● YOUR ASSIGNMENT: Please write out the listing exactly, leaving each picture out.

DATA LISTING below:

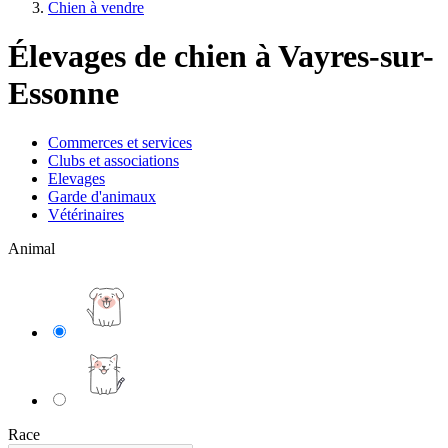
Chien à vendre
Élevages de chien à Vayres-sur-
Essonne
Commerces et services
Clubs et associations
Elevages
Garde d'animaux
Vétérinaires
Animal
Race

End of DATA LISTING.

● EXERCISE ANSWER:
Chien à vendre
Élevages de chien à Vayres-sur-
Essonne
Commerces et services
Clubs et associations
Elevages
Garde d'animaux
Vétérinaires
Animal
Race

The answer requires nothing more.